Let’s talk about staying power: it’s still quite the amazing. As consistent with my previous review for the Combination/Oily formula, the Normal/Dry one certainly didn’t disappoint me or underdeliver at this stage. I’ve used this in Hong Kong when the humidity levels were hovering around 65-85%; as such, yes, my combination-dry skin likes this formula a little more for the fall/winter weather as even at the end of the day, my skin still looked fresh with a smidgen of the (usual) shininess in my T-zone area. I’m waiting to try this out when I’m back home in Vancouver and a short trip to Vegas this winter to really try the formula out in much colder and drier climates.

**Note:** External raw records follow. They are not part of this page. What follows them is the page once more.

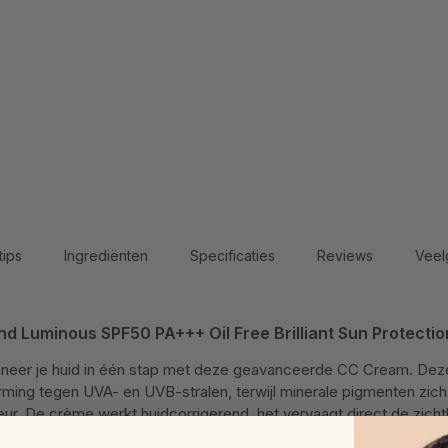
tips
Ingrediënten
Specificaties
Reviews
Veel
d Luminous SPF50 PA+++ Oil Free Brilliant Sun Protectio
eer je huid in één stap met deze geavanceerde CC Cream. Deze o
ming tegen UVA- en UVB-stralen, terwijl minerale pigmenten zic
leur. De crème werkt huidcorrigerend, het vervaagt direct de zich
t je gezicht een mooie, gezonde gloed. Naast bescherming stimu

In terms of shade matching, the 150 (Normal/Dry) leans towards a more neutral tone than the 150 (Combination/Oily), and for my tone, I can actually use the 150 (Normal/Dry) on its own without having to mix it with another foundation as I had had to with the 150 (Combination/Oily) as I felt that it was just too…cool-toned for me; it makes me slightly washed out if I happen to forget to put on blush or my lipstick is just a smidgen too nude-y pale.

I’ve tried layering this foundation on top of a variety of products over a series of days to gauge how the formula would perform: BB cream, CC cream and a good ol’ makeup base.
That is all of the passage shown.